Make an exact copy of the records that follow, with each picture omitted.
:: EXTRACTED INFORMATION ::
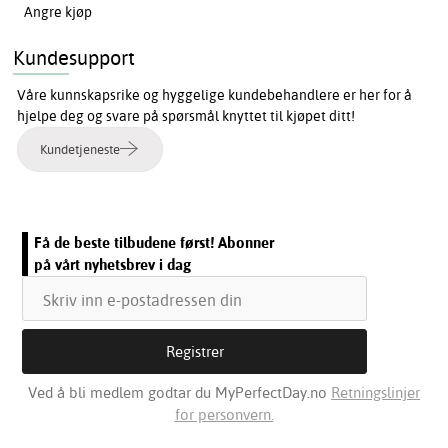
Angre kjøp
Kundesupport
Våre kunnskapsrike og hyggelige kundebehandlere er her for å
hjelpe deg og svare på spørsmål knyttet til kjøpet ditt!
Kundetjeneste
Få de beste tilbudene først! Abonner
på vårt nyhetsbrev i dag
Ved å bli medlem godtar du MyPerfectDay.no
Retningslinjer
for personvern.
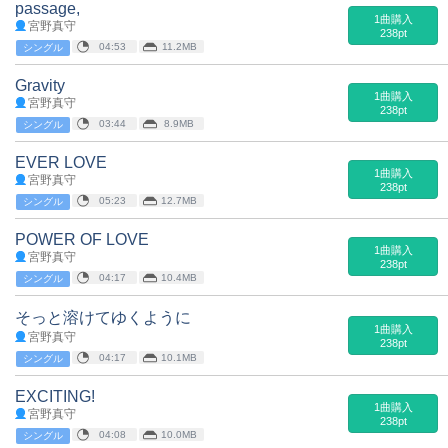
passage,
1曲購入
宮野真守
238pt
04:53
11.2MB
シングル
Gravity
1曲購入
宮野真守
238pt
03:44
8.9MB
シングル
EVER LOVE
1曲購入
宮野真守
238pt
05:23
12.7MB
シングル
POWER OF LOVE
1曲購入
宮野真守
238pt
04:17
10.4MB
シングル
そっと溶けてゆくように
1曲購入
宮野真守
238pt
04:17
10.1MB
シングル
EXCITING!
1曲購入
宮野真守
238pt
04:08
10.0MB
シングル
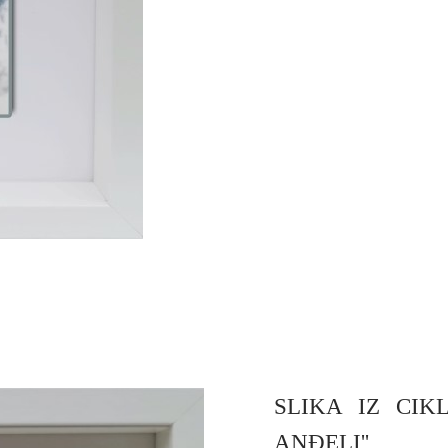
SLIKA IZ CIK
ANĐELI''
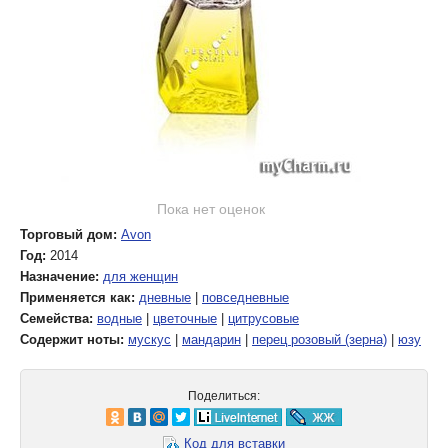
Пока нет оценок
Торговый дом:
Avon
Год:
2014
Назначение:
для женщин
Применяется как:
дневные
|
повседневные
Семейства:
водные
|
цветочные
|
цитрусовые
Содержит ноты:
мускус
|
мандарин
|
перец розовый (зерна)
|
юзу
Поделиться:
Код для вставки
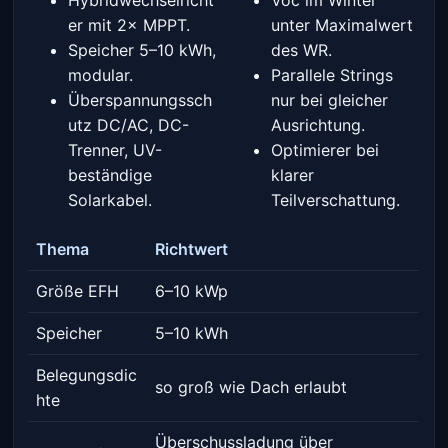
Hybridwechselricht
Voc im Winter
er mit 2× MPPT.
unter Maximalwert
Speicher 5–10 kWh,
des WR.
modular.
Parallele Strings
Überspannungssch
nur bei gleicher
utz DC/AC, DC-
Ausrichtung.
Trenner, UV-
Optimierer bei
beständige
klarer
Solarkabel.
Teilverschattung.
Thema
Richtwert
Größe EFH
6–10 kWp
Speicher
5–10 kWh
Belegungsdic
so groß wie Dach erlaubt
hte
Überschussladung über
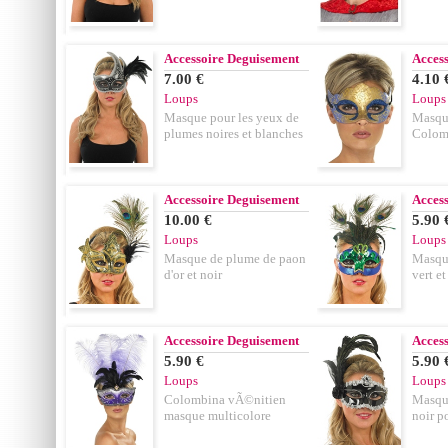
Accessoire Deguisement
Acces
7.00 €
4.10 
Loups
Loups
Masque pour les yeux de
Masqu
plumes noires et blanches
Colomb
Accessoire Deguisement
Acces
10.00 €
5.90 
Loups
Loups
Masque de plume de paon
Masqu
d'or et noir
vert et
Accessoire Deguisement
Acces
5.90 €
5.90 
Loups
Loups
Colombina vÃ©nitien
Masque
masque multicolore
noir p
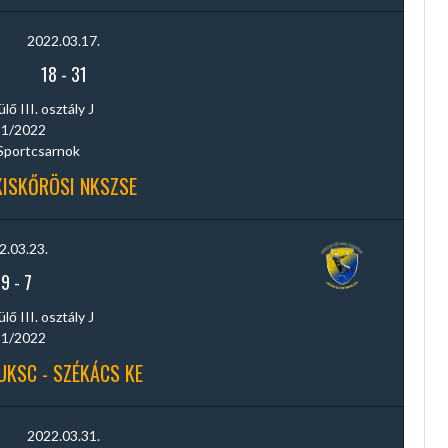
2022.03.17.
18
-
31
ő III. osztály J
1/2022
Sportcsarnok
KISKŐRÖSI NKSZSE
2.03.23.
29
-
7
ő III. osztály J
1/2022
UKSC - SZÉKÁCS KE
2022.03.31.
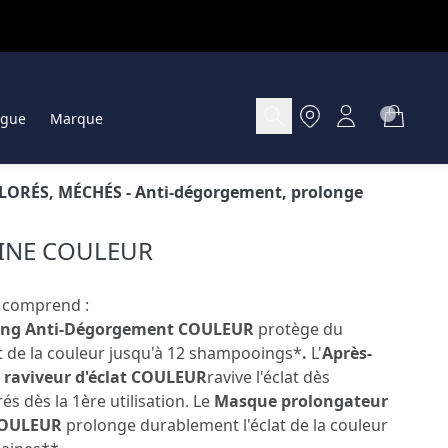
ogue
Marque
LORÉS, MÉCHÉS
- Anti-dégorgement, prolonge
INE COULEUR
e comprend :
ng Anti-Dégorgement COULEUR
protège du
de la couleur jusqu'à 12 shampooings*
.
L'
Après-
raviveur d'éclat
COULEUR
ravive l'éclat dès
és dès la 1ère utilisation. Le
Masque prolongateur
OULEUR
prolonge durablement l'éclat de la couleur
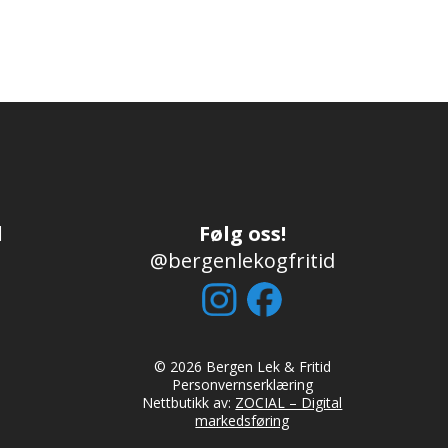
d
Følg oss!
@bergenlekogfritid
© 2026 Bergen Lek & Fritid
Personvernserklæring
Nettbutikk av:
ZOCIAL – Digital
markedsføring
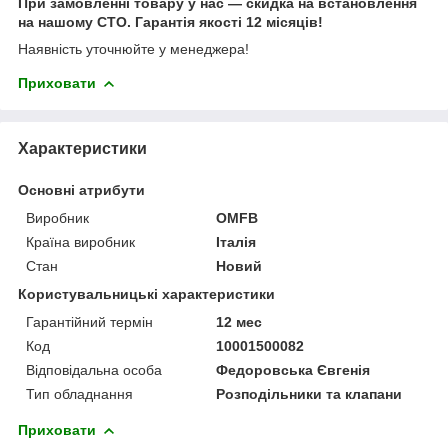
При замовленні товару у нас ― скидка на встановлення
на нашому СТО. Гарантія якості 12 місяців!
Наявність уточнюйте у менеджера!
Приховати
Характеристики
Основні атрибути
Виробник
OMFB
Країна виробник
Італія
Стан
Новий
Користувальницькі характеристики
Гарантійний термін
12 мес
Код
10001500082
Відповідальна особа
Федоровська Євгенія
Тип обладнання
Розподільники та клапани
Приховати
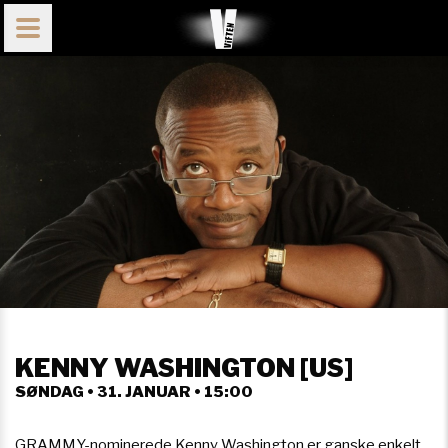
KENNY WASHINGTON [US]
SØNDAG • 31. JANUAR • 15:00
GRAMMY-nominerede Kenny Washington er ganske enkelt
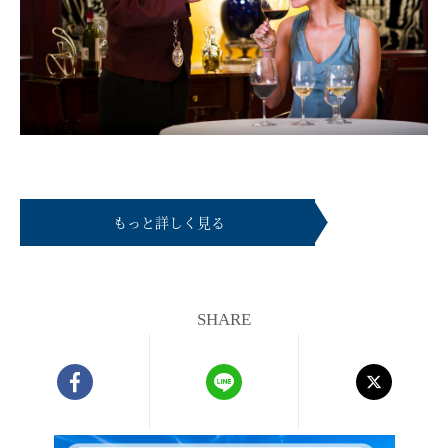
もっと詳しく見る
SHARE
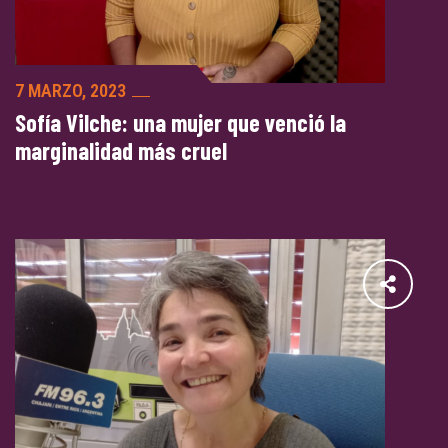
7 MARZO, 2023
Sofía Vilche: una mujer que venció la
marginalidad más cruel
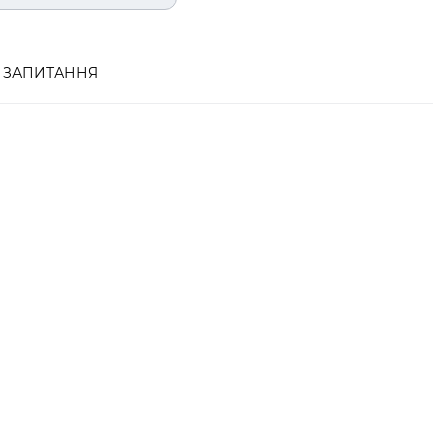
ЗАПИТАННЯ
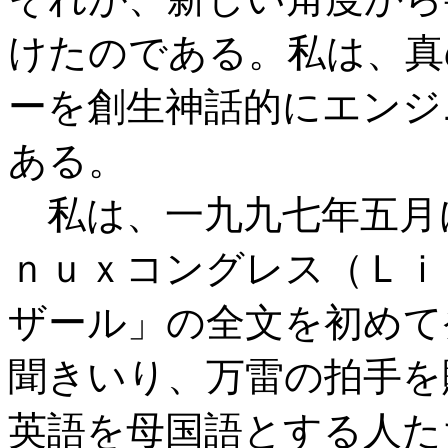
けたのである。私は、真
ーを創生神話的にエンジ
ある。
私は、一九九七年五月
ｎｕｘコングレス（Ｌｉ
ザール」の全文を初めて
聞きいり、万雷の拍手を
英語を母国語とする人た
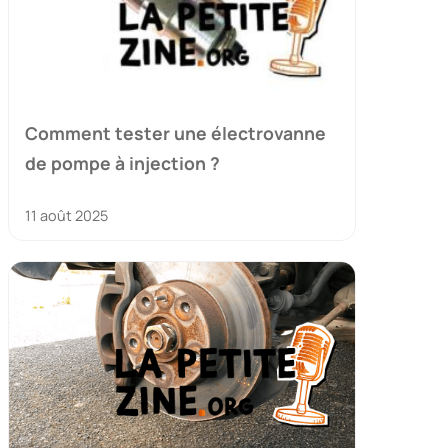
Comment tester une électrovanne
de pompe à injection ?
11 août 2025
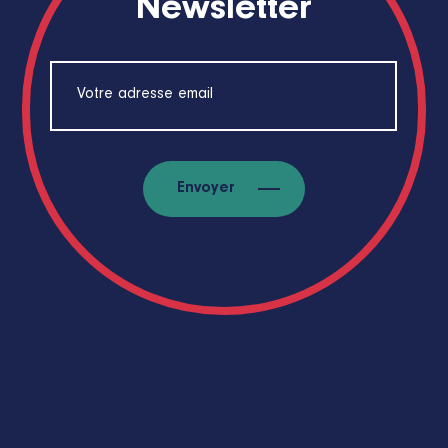
Newsletter
Envoyer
:::
RESULT BELOW
Angre kjøp
Kundesupport
Våre kunnskapsrike og hyggelige kundebehandlere er her for å
hjelpe deg og svare på spørsmål knyttet til kjøpet ditt!
Kundetjeneste
Få de beste tilbudene først! Abonner
på vårt nyhetsbrev i dag
Ved å bli medlem godtar du MyPerfectDay.no
Retningslinjer
for personvern.
passage,
1曲購入
宮野真守
238pt
04:53
11.2MB
シングル
Gravity
1曲購入
宮野真守
238pt
03:44
8.9MB
シングル
EVER LOVE
1曲購入
宮野真守
238pt
05:23
12.7MB
シングル
POWER OF LOVE
1曲購入
宮野真守
238pt
04:17
10.4MB
シングル
そっと溶けてゆくように
1曲購入
宮野真守
238pt
04:17
10.1MB
シングル
EXCITING!
1曲購入
宮野真守
238pt
04:08
10.0MB
シングル
SLIKA IZ CIK
ANĐELI''
Пока нет оценок
Торговый дом:
Avon
Год:
2014
Назначение:
для женщин
Применяется как:
дневные
|
повседневные
Семейства:
водные
|
цветочные
|
цитрусовые
Содержит ноты:
мускус
|
мандарин
|
перец розовый (зерна)
|
юзу
Поделиться:
Код для вставки
Hybridwechselricht
Voc im Winter
er mit 2× MPPT.
unter Maximalwert
Speicher 5–10 kWh,
des WR.
modular.
Parallele Strings
Überspannungssch
nur bei gleicher
utz DC/AC, DC-
Ausrichtung.
Trenner, UV-
Optimierer bei
beständige
klarer
Solarkabel.
Teilverschattung.
Thema
Richtwert
Größe EFH
6–10 kWp
Speicher
5–10 kWh
Belegungsdic
so groß wie Dach erlaubt
hte
Überschussladung über
Accessoire Deguisement
Acces
7.00 €
4.10 
Loups
Loups
Masque pour les yeux de
Masqu
plumes noires et blanches
Colomb
Accessoire Deguisement
Acces
10.00 €
5.90 
Loups
Loups
Masque de plume de paon
Masqu
d'or et noir
vert et
Accessoire Deguisement
Acces
5.90 €
5.90 
Loups
Loups
Colombina vÃ©nitien
Masque
masque multicolore
noir p
2022.03.17.
18
-
31
ő III. osztály J
1/2022
Sportcsarnok
KISKŐRÖSI NKSZSE
2.03.23.
29
-
7
ő III. osztály J
1/2022
UKSC - SZÉKÁCS KE
2022.03.31.
ogue
Marque
LORÉS, MÉCHÉS
- Anti-dégorgement, prolonge
INE COULEUR
e comprend :
ng Anti-Dégorgement COULEUR
protège du
de la couleur jusqu'à 12 shampooings*
.
L'
Après-
raviveur d'éclat
COULEUR
ravive l'éclat dès
és dès la 1ère utilisation. Le
Masque prolongateur
OULEUR
prolonge durablement l'éclat de la couleur
d
Følg oss!
@bergenlekogfritid
© 2026 Bergen Lek & Fritid
Personvernserklæring
Nettbutikk av:
ZOCIAL – Digital
markedsføring
При замовленні товару у нас ― скидка на встановлення
на нашому СТО. Гарантія якості 12 місяців!
Наявність уточнюйте у менеджера!
Приховати
Характеристики
Основні атрибути
Виробник
OMFB
Країна виробник
Італія
Стан
Новий
Користувальницькі характеристики
Гарантійний термін
12 мес
Код
10001500082
Відповідальна особа
Федоровська Євгенія
Тип обладнання
Розподільники та клапани
Приховати
KENNY WASHINGTON [US]
SØNDAG • 31. JANUAR • 15:00
GRAMMY-nominerede Kenny Washington er ganske enkelt
もっと詳しく見る
SHARE
7 MARZO, 2023
Sofía Vilche: una mujer que venció la
marginalidad más cruel
ЗАПИТАННЯ
けたのである。私は、真
ーを創生神話的にエンジ
ある。
私は、一九九七年五月
ｎｕｘコングレス（Ｌｉ
ザール」の全文を初めて
聞きいり、万雷の拍手を
英語を母国語とする人た
Comment tester une électrovanne
de pompe à injection ?
11 août 2025
Newsletter
Envoyer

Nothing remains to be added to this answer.